Vouloir conserver jusqu’au bout la jouissance ou les revenus du bien donné peut être une autre raison d’assortir la donation de conditions. Votre notaire ou votre conseiller patrimonial pourra élaborer une formule sur mesure. Trends-Tendances a d’ores et déjà sélectionné ici huit clauses susceptibles de se révéler intéressantes.

1. Clause de destination

Nous vous présentons Marie-Jeanne, 80 ans, qui habite Braine-le-Château, en Brabant wallon. Dominique, son petit-fils, est sur le point d’acheter une maison. Pour l’aider, elle voudrait lui faire don de 100.000 euros, pour autant que cette somme serve effectivement à l’achat du bien. Elle peut, pour s’en assurer, faire inscrire dans l’acte de donation une clause de destination, qui précisera clairement l’usage qui peut être fait des fonds.

«Prévoir une clause d’interdiction – qui est en fait l’inverse de la clause de destination – est possible également, ajoute Johan Adriaens, planificateur successoral et spécialiste de la fiscalité patrimoniale chez Adriaens & Partners. Ainsi le donateur peut-il interdire certains achats, comme celui d’une voiture de sport ou d’une moto. Mais dans la pratique, ces interdictions sont difficiles à verrouiller, car énumérer tout ce qui n’est pas autorisé est tout bonnement impossible.»

2. Interdiction d’aliéner

En faisant insérer l’interdiction d’aliéner dans l’acte, Marie-Jeanne empêche son petit-fils de donner les fonds à un tiers. «Une certaine circonspection s’impose, note Johan Adriaens. Notre jurisprudence ne tolère l’interdiction d’aliéner que si deux conditions sont réunies: elle doit être limitée dans le temps, et servir un intérêt légitime. Le notaire ou le conseiller patrimonial vous dira ce qui est acceptable et ce qui ne l’est pas.»
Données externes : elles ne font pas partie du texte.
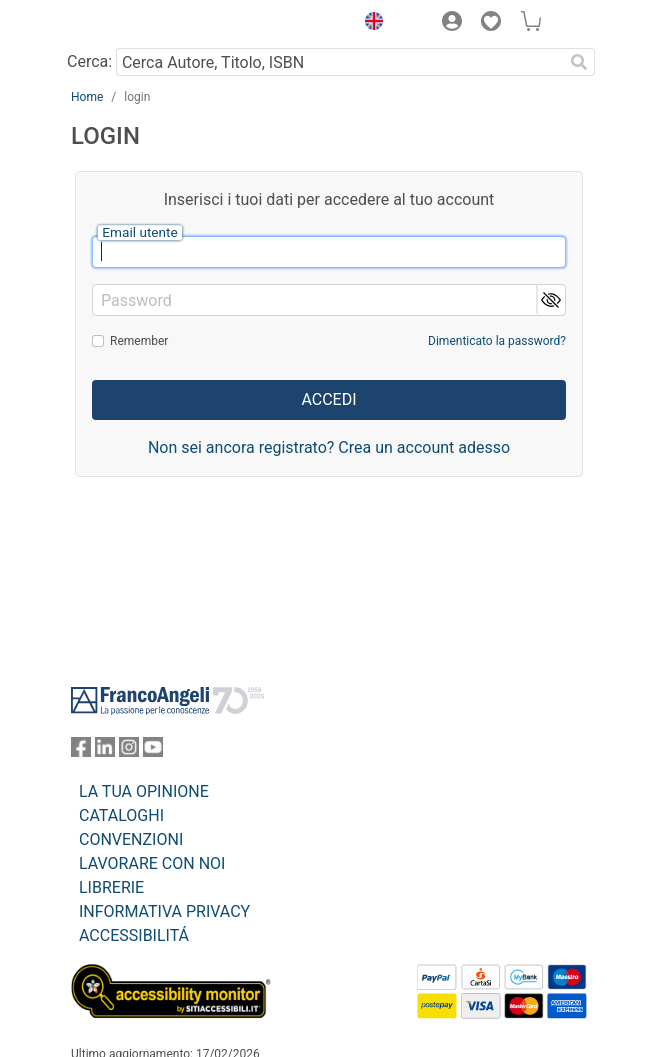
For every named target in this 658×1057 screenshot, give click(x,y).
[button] (369, 24)
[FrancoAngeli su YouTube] (153, 751)
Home (87, 97)
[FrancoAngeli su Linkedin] (105, 751)
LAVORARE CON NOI (152, 863)
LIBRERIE (111, 887)
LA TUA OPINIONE (144, 791)
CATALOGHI (121, 815)
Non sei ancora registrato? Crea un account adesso (329, 447)
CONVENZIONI (131, 839)
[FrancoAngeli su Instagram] (129, 751)
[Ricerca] (579, 62)
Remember (139, 341)
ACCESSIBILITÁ (134, 935)
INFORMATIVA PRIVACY (164, 911)
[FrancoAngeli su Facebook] (81, 751)
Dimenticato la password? (497, 341)
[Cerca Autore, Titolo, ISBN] (339, 62)
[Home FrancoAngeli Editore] (139, 24)
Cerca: (89, 61)
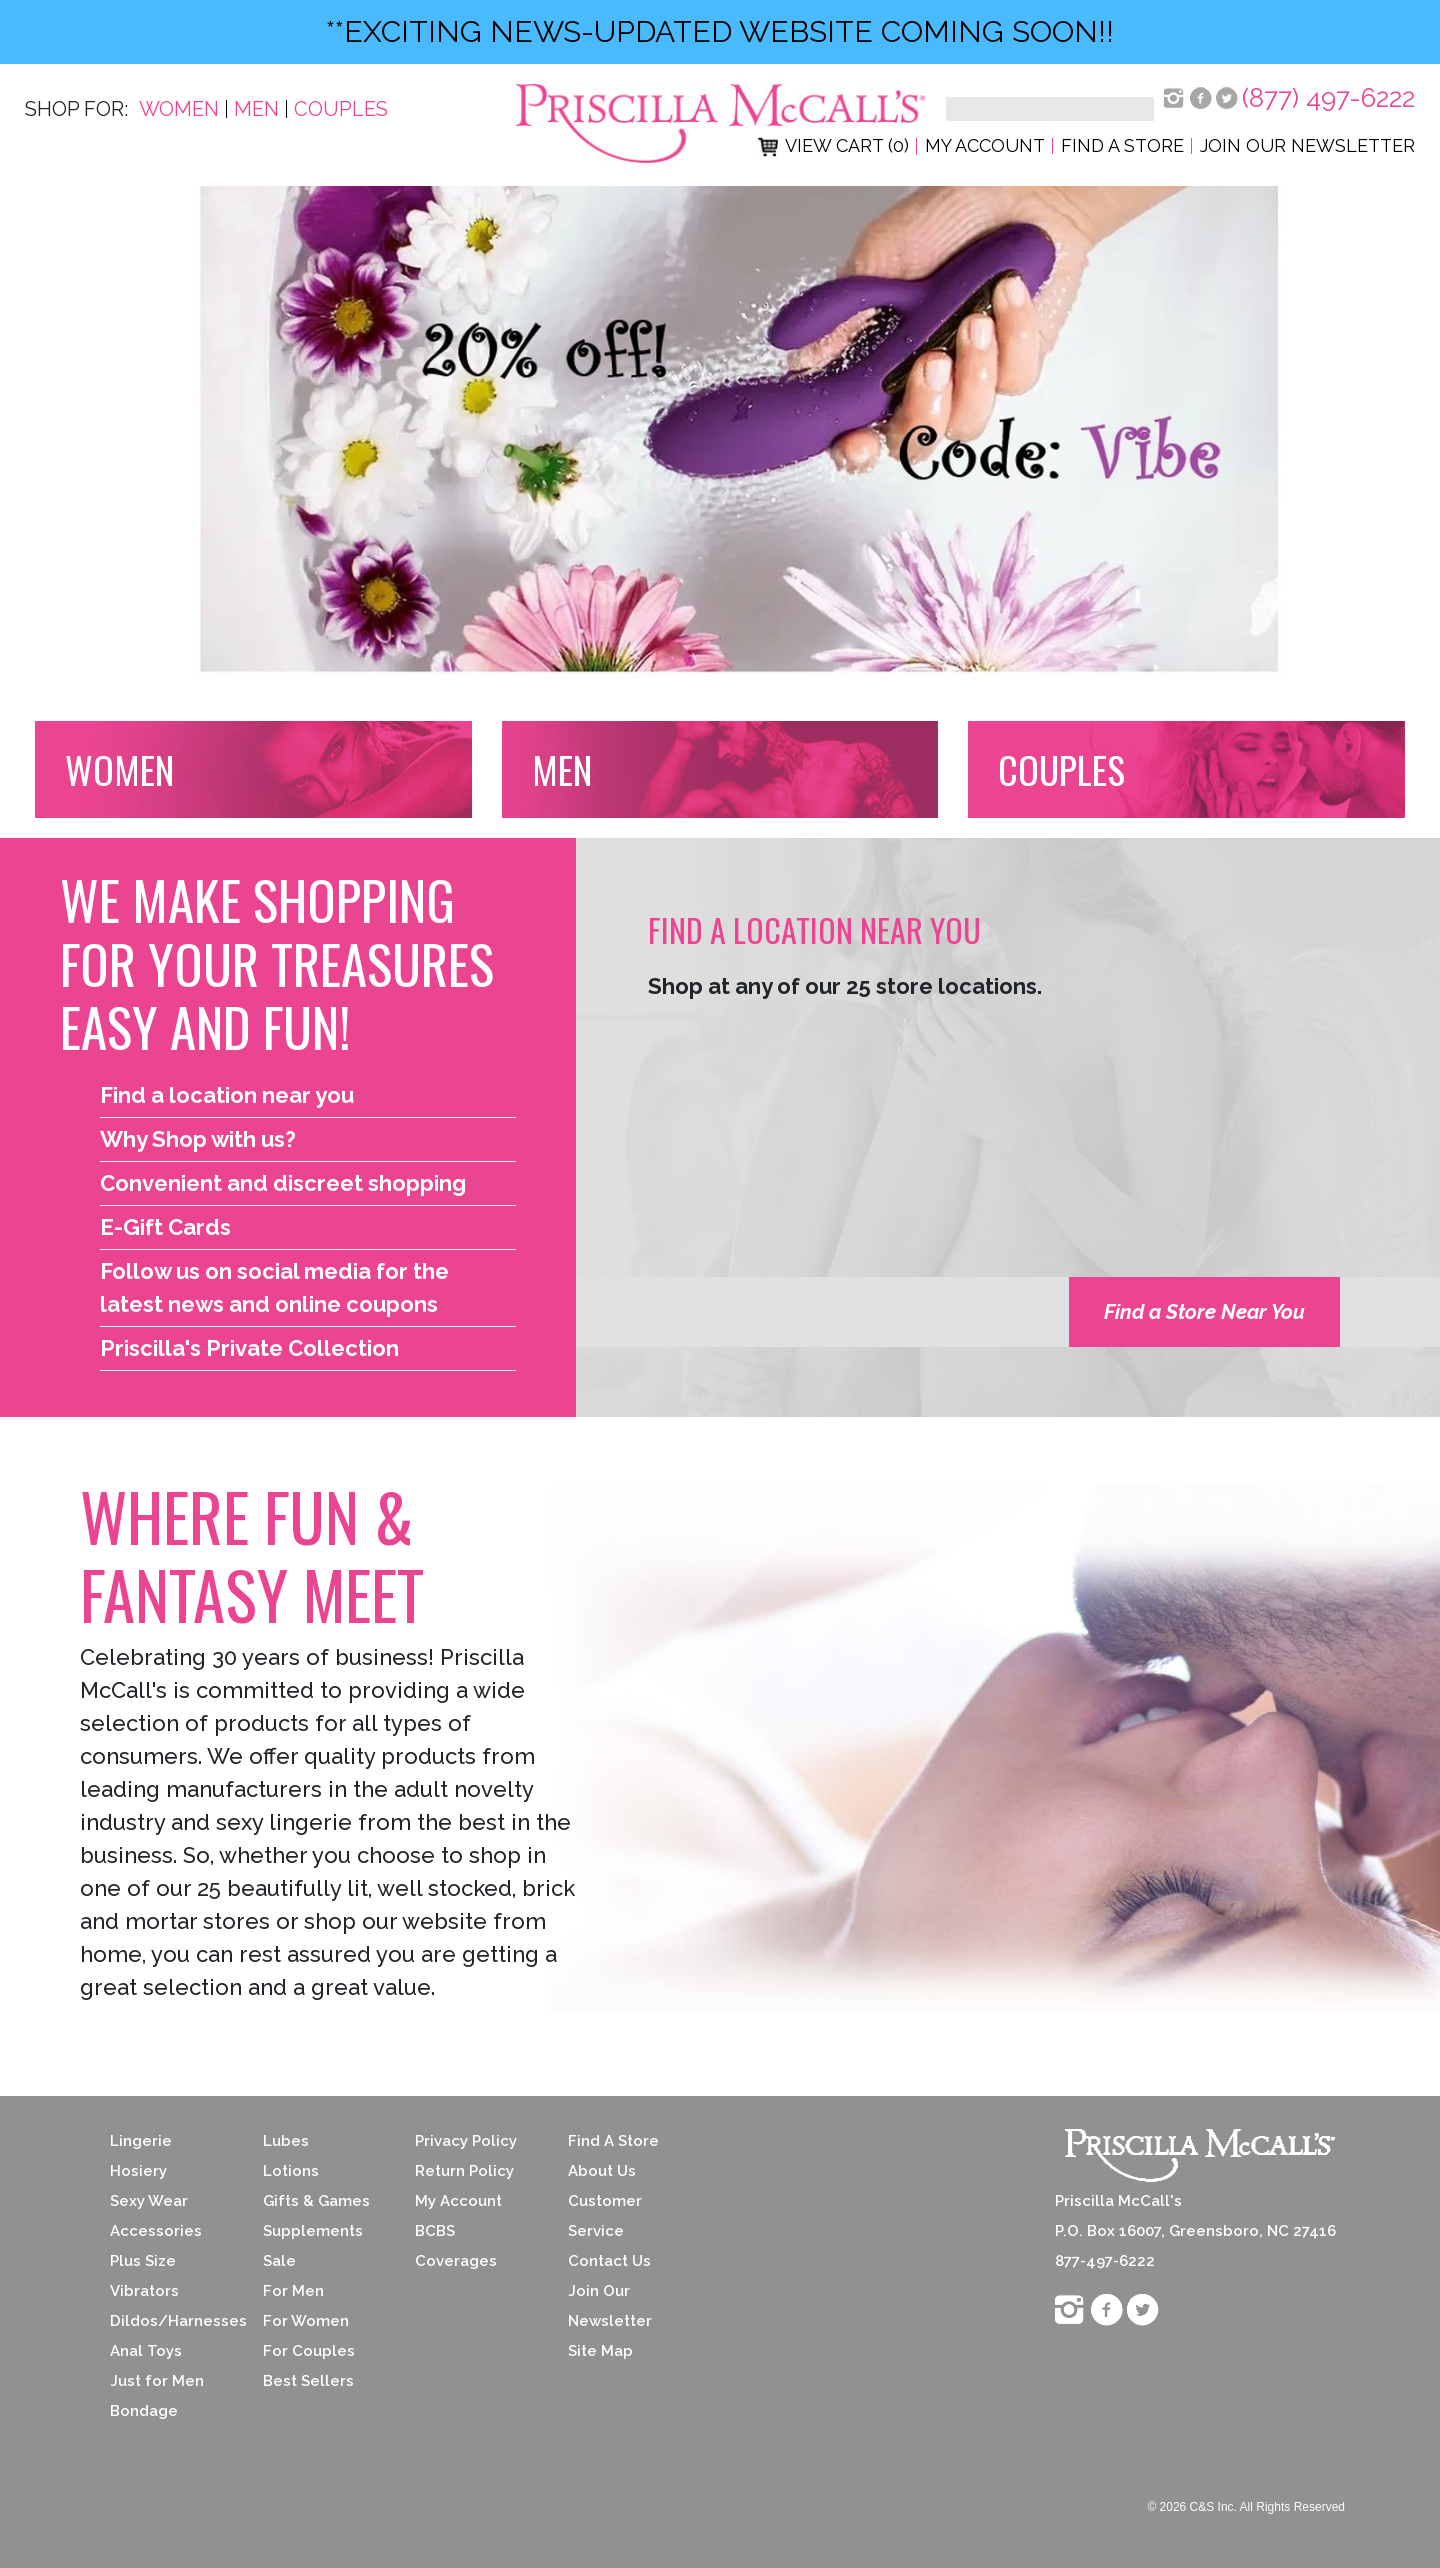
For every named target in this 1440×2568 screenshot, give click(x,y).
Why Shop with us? (198, 1139)
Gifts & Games (316, 2201)
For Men (293, 2291)
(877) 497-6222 (1328, 98)
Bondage (144, 2411)
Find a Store (1122, 145)
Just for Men (157, 2381)
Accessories (156, 2231)
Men (256, 109)
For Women (306, 2321)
Prévoir que l’interdiction d’aliéner s’éteindra au décès du donateur est en principe considéré comme une limitation dans le temps acceptable. Vouloir qu’elle dure jusqu’au décès du donataire ne l’est généralement pas.

Un intérêt légitime est par exemple la condition qui veut que les bijoux de famille restent dans la famille, ou que le terrain à bâtir demeure inconstruit, pour permettre au donateur de continuer à vivre sur la parcelle voisine en toute tranquillité.

3. Clause d’exclusion

Dominique étant marié sous le régime légal, la donation, une fois faite, lui appartient en propre. En d’autres termes, elle n’entre pas dans la communauté matrimoniale. S’il devait un jour divorcer, elle resterait en sa possession et son ex-épouse ne pourrait y prétendre… à moins qu’il n’ait lui-même apporté les fonds à la communauté dans l’intervalle. Le cas des donataires mariés sous le régime de la communauté universelle doit lui aussi faire l’objet d’une attention particulière.
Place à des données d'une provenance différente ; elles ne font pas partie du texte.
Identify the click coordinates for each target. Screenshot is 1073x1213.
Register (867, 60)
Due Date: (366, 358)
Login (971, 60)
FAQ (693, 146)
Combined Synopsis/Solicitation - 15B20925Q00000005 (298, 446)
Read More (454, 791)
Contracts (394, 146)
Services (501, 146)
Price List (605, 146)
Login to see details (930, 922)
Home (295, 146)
«Pour éviter les problèmes, il est possible d’interdire formellement, dans l’acte notarié, d’apporter le bien à la communauté, répond Johan Adriaens. C’est à cela que sert notamment la clause d’exclusion. Elle peut même s’étendre aux revenus – le loyer de l’appartement ou les dividendes des actions donnés, par exemple.»
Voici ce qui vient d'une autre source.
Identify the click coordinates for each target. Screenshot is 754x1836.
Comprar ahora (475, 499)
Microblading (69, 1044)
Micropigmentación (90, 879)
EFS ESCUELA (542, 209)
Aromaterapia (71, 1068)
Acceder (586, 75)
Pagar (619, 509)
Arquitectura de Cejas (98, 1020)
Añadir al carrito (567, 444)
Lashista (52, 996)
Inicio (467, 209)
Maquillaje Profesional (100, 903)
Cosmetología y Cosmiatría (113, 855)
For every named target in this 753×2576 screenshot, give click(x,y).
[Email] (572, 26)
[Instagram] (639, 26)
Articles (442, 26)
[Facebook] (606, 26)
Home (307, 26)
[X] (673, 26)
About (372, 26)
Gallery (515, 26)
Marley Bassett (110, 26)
4. Clause «boisson, drogue et secte»

Marie-Jeanne est convaincue que son petit-fils mène une vie parfaitement saine, mais elle est d’un naturel méfiant. «Elle peut envisager d’insérer dans l’acte une clause dite ‘boisson, drogue et secte’, conseille Johan Adriaens. Ce qui lui permettrait de révoquer la donation si Dominique commençait à se droguer ou à boire, s’il intégrait une secte ou, par extension, s’il était lourdement condamné.»

5. Réserve d’usufruit

Depuis le décès de son mari, l’an passé, Marie-Jeanne vit seule dans sa jolie villa. Pour planifier intelligemment sa succession, elle envisage de donner dès à présent la maison à sa fille Julie, tout en restant dans les lieux le plus longtemps possible. La donation notariée avec réserve d’usufruit est la solution: Julie obtiendra la nue-propriété de la villa, mais ni sa jouissance ni son usage. Au décès de sa mère, elle deviendra pleinement propriétaire du bien, sans avoir à s’acquitter de droits de succession. Notons toutefois l’existence de droits de donation payés en amont.

La donation avec réserve d’usufruit peut porter sur des biens mobiliers également. Marie-Jeanne peut donc aussi donner à sa fille des actions, des parts dans des fonds d’investissement ou des obligations, dont elle continuera à percevoir chaque année les dividendes et les coupons. Elle peut également lui transmettre de cette façon bijoux, œuvres d’art et bateaux de plaisance, sans se priver d’en jouir au quotidien.

6. Clause de bien-être

On ne donne, en principe, que si on ne manque soi-même de rien. Mais comme on ne sait jamais comment les choses peuvent tourner, Marie-Jeanne oblige Julie, par le biais d’une clause de bien-être, à lui assurer logement, subsistance et soins en cas de besoin. Pour Johan Adriaens, «même si certains juristes doutent encore de sa validité, cette clause est aujourd’hui très largement acceptée. Il convient toutefois de préciser ce qu’elle recouvre», ajoute-t-il.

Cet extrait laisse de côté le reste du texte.